START Study material
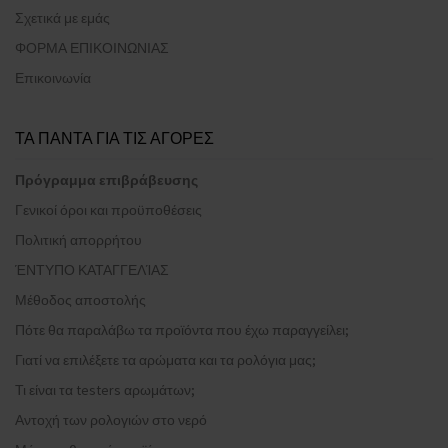
Σχετικά με εμάς
ΦΟΡΜΑ ΕΠΙΚΟΙΝΩΝΙΑΣ
Επικοινωνία
ΤΑ ΠΑΝΤΑ ΓΙΑ ΤΙΣ ΑΓΟΡΕΣ
Πρόγραμμα επιβράβευσης
Γενικοί όροι και προϋποθέσεις
Πολιτική απορρήτου
ΈΝΤΥΠΟ ΚΑΤΑΓΓΕΛΊΑΣ
Μέθοδος αποστολής
Πότε θα παραλάβω τα προϊόντα που έχω παραγγείλει;
Γιατί να επιλέξετε τα αρώματα και τα ρολόγια μας;
Τι είναι τα testers αρωμάτων;
Αντοχή των ρολογιών στο νερό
END Study material
Task instructions: Give back each of the records above word for word, apart from the pictures.

The answer:
Σχετικά με εμάς
ΦΟΡΜΑ ΕΠΙΚΟΙΝΩΝΙΑΣ
Επικοινωνία
ΤΑ ΠΑΝΤΑ ΓΙΑ ΤΙΣ ΑΓΟΡΕΣ
Πρόγραμμα επιβράβευσης
Γενικοί όροι και προϋποθέσεις
Πολιτική απορρήτου
ΈΝΤΥΠΟ ΚΑΤΑΓΓΕΛΊΑΣ
Μέθοδος αποστολής
Πότε θα παραλάβω τα προϊόντα που έχω παραγγείλει;
Γιατί να επιλέξετε τα αρώματα και τα ρολόγια μας;
Τι είναι τα testers αρωμάτων;
Αντοχή των ρολογιών στο νερό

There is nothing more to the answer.